2. People-Pleasing & Approval Seeking
These reveal how your identity may depend on external validation.
• When did I first learn that being liked was safer than being authentic?
• What do I fear would happen if I disappointed someone?
• When was the last time I said “yes” but internally wanted to say “no”?
• What part of me believes my worth depends on being useful to others?
• What relationships in my life depend on me over-giving?
• Who am I trying to prove my worth to?
3. Boundaries & Self-Abandonment
Codependency often shows up as self-betrayal to maintain connection.
• In what situations do I ignore my own needs?
• What boundaries feel hardest for me to enforce?
• What do I tolerate that secretly builds resentment?
• When I feel resentment toward someone, what boundary likely wasn’t expressed?
• What does my body feel like when I am about to betray my own needs?
• What needs of mine go chronically unmet?
4. Control & Rescuing
These prompts expose the “fixer” pattern.
• When do I try to solve problems that were not actually mine?
• What discomfort do I feel when someone struggles and I don’t intervene?
• Do I sometimes help people in ways that keep them dependent on me?
• What role do I usually play in relationships: rescuer, fixer, advisor, caretaker?
• What am I afraid will happen if I stop helping someone?
5. Relationship Dynamics
Look at recurring relationship cycles.
• What patterns repeat in my friendships or romantic relationships?
• Do I tend to choose people who need saving, validation, or emotional management?
• What qualities in others immediately make me feel responsible for them?
• When relationships end, what is my typical narrative about why?
• What role do I unconsciously assign myself in relationships?
6. Childhood & Origin Patterns
Many codependent habits start as adaptive survival strategies.
• What role did I play in my family growing up? (peacekeeper, fixer, invisible one, achiever)
• How were emotions handled in my childhood home?
• What did I learn about conflict?
• What did I learn about love and approval?
• When did I feel most responsible for someone else growing up?
7. Self-Identity & Worth
These explore identity outside of others.
• Who am I when I am not helping or supporting anyone?
• What do I enjoy that has nothing to do with being useful?
• What parts of my personality have I hidden to maintain relationships?

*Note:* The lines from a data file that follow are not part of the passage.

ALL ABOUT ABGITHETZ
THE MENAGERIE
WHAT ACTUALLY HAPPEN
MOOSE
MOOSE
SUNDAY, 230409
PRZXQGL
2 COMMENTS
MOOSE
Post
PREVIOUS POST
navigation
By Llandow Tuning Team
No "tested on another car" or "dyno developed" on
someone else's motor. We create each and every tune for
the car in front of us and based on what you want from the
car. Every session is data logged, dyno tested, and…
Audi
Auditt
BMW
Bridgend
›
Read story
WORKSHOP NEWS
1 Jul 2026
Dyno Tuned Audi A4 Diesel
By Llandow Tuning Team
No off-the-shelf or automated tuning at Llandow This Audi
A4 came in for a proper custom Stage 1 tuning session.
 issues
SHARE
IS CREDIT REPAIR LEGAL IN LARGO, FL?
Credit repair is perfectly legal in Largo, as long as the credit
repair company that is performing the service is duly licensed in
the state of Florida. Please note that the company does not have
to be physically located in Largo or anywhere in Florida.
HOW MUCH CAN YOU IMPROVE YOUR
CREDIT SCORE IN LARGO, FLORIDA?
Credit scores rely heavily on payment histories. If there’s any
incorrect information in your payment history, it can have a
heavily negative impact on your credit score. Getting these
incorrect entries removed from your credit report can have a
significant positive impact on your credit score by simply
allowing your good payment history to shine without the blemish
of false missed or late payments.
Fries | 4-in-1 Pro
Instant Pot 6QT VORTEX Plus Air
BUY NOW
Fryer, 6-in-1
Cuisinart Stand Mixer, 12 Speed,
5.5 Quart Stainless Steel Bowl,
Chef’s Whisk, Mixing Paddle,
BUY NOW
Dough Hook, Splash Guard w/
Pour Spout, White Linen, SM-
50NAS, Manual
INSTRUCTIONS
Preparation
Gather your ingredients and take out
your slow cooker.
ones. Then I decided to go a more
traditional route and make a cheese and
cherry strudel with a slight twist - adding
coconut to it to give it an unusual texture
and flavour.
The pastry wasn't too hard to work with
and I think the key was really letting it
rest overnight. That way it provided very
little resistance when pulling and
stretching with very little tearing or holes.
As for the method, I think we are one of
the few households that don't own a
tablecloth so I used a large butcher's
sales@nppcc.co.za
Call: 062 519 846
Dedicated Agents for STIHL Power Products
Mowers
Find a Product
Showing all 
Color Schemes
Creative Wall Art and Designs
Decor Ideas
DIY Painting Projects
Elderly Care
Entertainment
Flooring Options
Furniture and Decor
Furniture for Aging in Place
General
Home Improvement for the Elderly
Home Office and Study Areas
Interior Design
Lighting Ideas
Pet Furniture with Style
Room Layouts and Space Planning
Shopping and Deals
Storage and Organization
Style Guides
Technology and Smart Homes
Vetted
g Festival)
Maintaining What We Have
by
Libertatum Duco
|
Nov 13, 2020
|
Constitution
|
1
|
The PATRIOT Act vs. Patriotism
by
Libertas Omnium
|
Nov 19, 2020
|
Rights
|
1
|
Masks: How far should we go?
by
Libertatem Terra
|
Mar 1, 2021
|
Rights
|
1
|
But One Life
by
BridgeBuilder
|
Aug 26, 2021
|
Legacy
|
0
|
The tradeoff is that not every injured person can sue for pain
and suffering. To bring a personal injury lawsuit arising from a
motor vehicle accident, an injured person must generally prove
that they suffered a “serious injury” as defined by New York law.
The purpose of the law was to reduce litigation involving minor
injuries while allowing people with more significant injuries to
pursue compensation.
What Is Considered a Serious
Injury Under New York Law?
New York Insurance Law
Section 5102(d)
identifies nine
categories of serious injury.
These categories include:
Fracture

• If I stopped performing for approval, what might change in my life?
• What does self-worth independent of other people look like?
8. Radical Honesty Prompts
These can reveal hidden truths.
• Who drains my energy the most?
• Who benefits from my lack of boundaries?

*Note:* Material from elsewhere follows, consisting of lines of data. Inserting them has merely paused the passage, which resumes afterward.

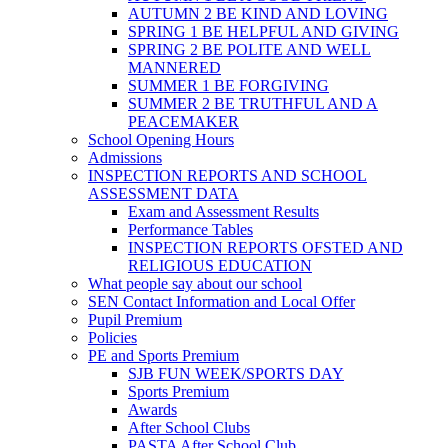
AUTUMN 2 BE KIND AND LOVING
SPRING 1 BE HELPFUL AND GIVING
SPRING 2 BE POLITE AND WELL
MANNERED
SUMMER 1 BE FORGIVING
SUMMER 2 BE TRUTHFUL AND A
PEACEMAKER
School Opening Hours
Admissions
INSPECTION REPORTS AND SCHOOL
ASSESSMENT DATA
Exam and Assessment Results
Performance Tables
INSPECTION REPORTS OFSTED AND
RELIGIOUS EDUCATION
What people say about our school
SEN Contact Information and Local Offer
Pupil Premium
Policies
PE and Sports Premium
SJB FUN WEEK/SPORTS DAY
Sports Premium
Awards
After School Clubs
PASTA After School Club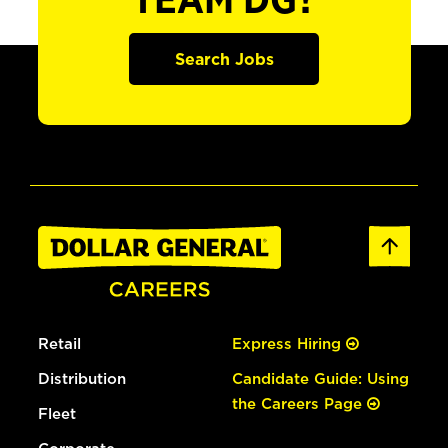
TEAM DG?
Search Jobs
Retail
Express Hiring
Distribution
Candidate Guide: Using
the Careers Page
Fleet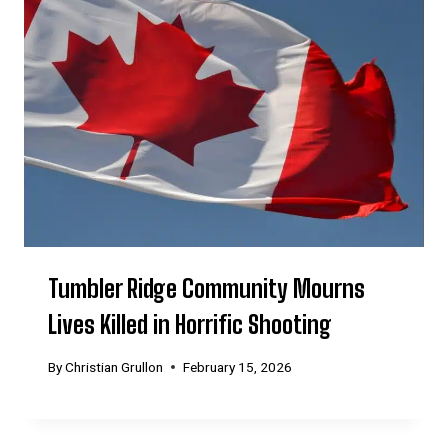
Tumbler Ridge Community Mourns
Lives Killed in Horrific Shooting
By
Christian Grullon
February 15, 2026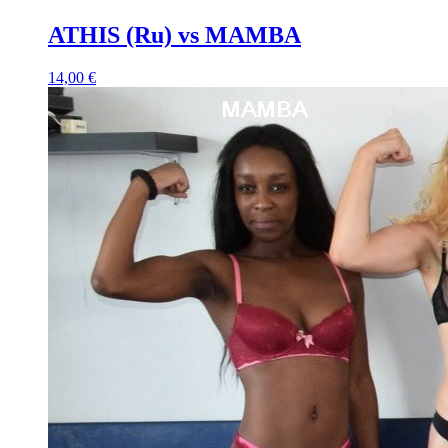
ATHIS (Ru) vs MAMBA
14,00 €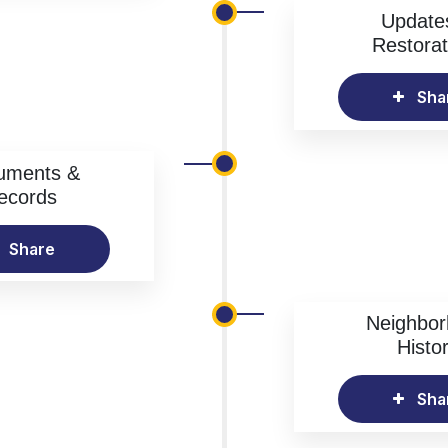
Update
Restorat
Sha
uments &
ecords
Share
Neighbo
Histo
Sha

• What truth about a relationship am I avoiding?
• Where in my life am I pretending things are okay when they aren’t?
• What would my life look like if I stopped managing other people’s feelings?
9. Pattern Awareness Exercise
A powerful weekly reflection:
1. What situations triggered me this week?
2. How did I respond automatically?
3. What belief drove that reaction?
4. What did I need in that moment but didn’t give myself?
💡 Tip for deeper insight:
After writing, ask yourself one follow-up question repeatedly:
“And what does that say about what I believe about myself?”
Do this 3–5 times in a row. The deeper beliefs usually surface after the third layer.